(Data extracted from a collection)
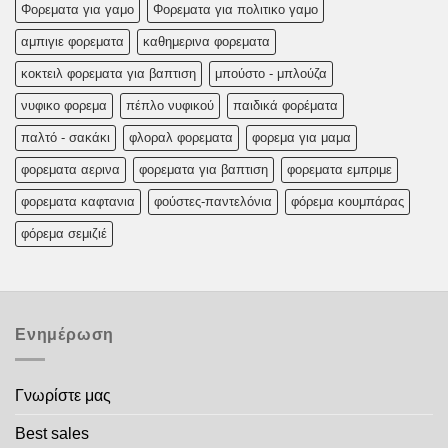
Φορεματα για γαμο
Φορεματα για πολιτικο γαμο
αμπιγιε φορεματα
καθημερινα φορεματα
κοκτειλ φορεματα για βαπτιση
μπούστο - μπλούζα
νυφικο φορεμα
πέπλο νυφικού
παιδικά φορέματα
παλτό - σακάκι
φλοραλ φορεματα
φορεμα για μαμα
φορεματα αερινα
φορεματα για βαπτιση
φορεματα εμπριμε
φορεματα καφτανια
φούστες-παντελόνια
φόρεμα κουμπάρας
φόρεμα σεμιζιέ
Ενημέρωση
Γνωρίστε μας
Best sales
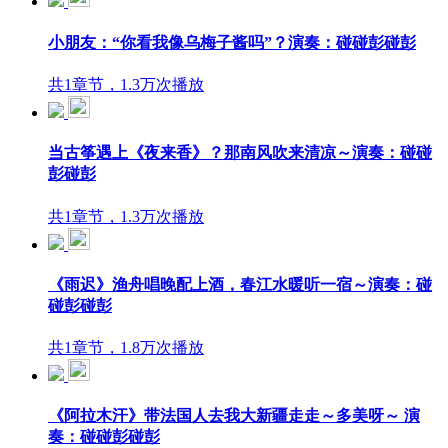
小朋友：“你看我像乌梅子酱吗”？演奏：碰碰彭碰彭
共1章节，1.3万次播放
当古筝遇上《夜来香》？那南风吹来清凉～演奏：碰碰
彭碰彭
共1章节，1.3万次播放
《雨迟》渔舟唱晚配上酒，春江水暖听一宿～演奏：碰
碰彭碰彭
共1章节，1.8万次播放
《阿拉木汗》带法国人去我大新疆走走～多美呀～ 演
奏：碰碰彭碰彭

==

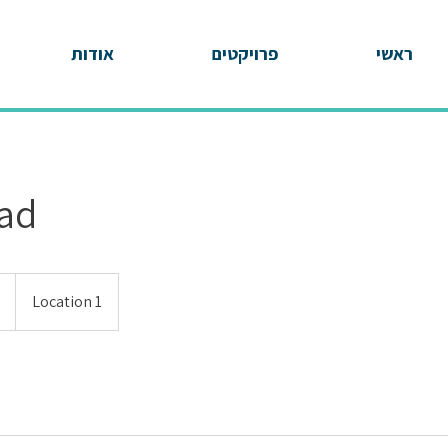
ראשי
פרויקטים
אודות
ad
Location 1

--

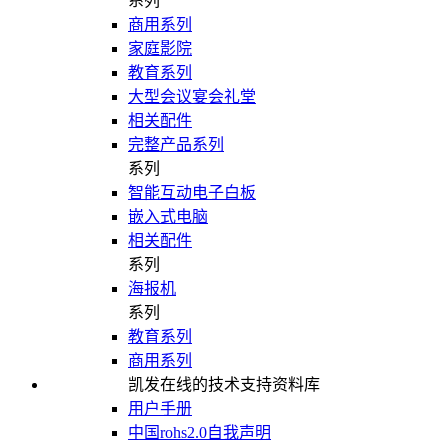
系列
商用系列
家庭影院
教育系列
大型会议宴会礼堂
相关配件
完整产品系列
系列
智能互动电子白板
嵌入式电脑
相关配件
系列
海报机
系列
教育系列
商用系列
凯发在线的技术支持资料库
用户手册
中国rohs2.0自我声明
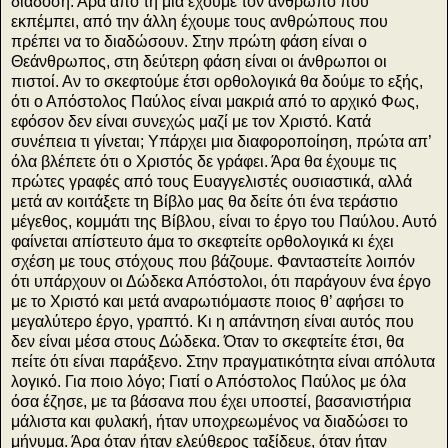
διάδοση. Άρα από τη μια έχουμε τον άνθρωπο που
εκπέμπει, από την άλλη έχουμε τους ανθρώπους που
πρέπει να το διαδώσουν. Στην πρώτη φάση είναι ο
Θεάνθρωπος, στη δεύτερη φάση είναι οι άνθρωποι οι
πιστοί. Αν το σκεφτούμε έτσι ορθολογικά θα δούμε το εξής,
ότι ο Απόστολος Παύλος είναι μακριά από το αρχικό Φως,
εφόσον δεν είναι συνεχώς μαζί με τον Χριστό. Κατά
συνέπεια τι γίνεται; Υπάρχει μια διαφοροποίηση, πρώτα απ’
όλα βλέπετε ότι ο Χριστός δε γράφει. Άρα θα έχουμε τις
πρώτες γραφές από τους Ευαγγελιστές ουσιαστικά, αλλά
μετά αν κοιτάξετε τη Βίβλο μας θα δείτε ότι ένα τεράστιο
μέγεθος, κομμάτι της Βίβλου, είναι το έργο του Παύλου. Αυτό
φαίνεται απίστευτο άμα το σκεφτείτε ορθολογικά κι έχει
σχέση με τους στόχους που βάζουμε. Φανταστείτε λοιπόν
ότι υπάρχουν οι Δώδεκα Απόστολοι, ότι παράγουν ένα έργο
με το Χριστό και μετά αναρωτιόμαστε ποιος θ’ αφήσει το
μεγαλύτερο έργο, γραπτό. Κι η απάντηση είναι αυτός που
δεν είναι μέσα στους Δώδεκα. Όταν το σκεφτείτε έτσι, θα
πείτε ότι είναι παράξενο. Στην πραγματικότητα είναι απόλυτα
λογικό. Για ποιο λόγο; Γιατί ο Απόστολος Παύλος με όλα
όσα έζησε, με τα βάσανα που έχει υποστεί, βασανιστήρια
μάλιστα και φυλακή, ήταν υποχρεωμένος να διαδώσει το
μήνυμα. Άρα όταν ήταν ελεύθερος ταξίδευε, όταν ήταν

WHAT TO WORK ON -> Look through the entries above. Extract each line with the word "Στην".

TASK SOLUTION ->
πρέπει να το διαδώσουν. Στην πρώτη φάση είναι ο
πείτε ότι είναι παράξενο. Στην πραγματικότητα είναι απόλυτα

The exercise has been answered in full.